## Exercise brief
Please restate every entry exactly. Leave out the pictures.

## Data under study

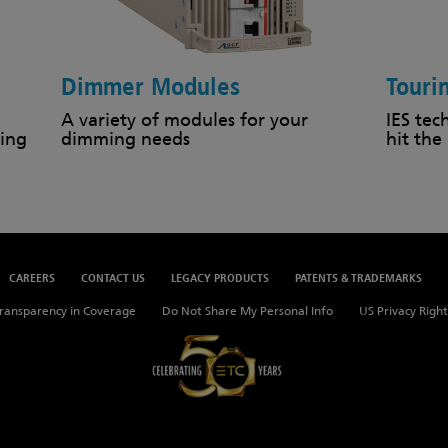
Dimmer Modules
Touri
A variety of modules for your
IES tec
ing
dimming needs
hit the
CAREERS
CONTACT US
LEGACY PRODUCTS
PATENTS & TRADEMARKS
ransparency in Coverage
Do Not Share My Personal Info
US Privacy Right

## Result of the task
Dimmer Modules
Touri
A variety of modules for your
IES tec
ing
dimming needs
hit the
CAREERS
CONTACT US
LEGACY PRODUCTS
PATENTS & TRADEMARKS
ransparency in Coverage
Do Not Share My Personal Info
US Privacy Right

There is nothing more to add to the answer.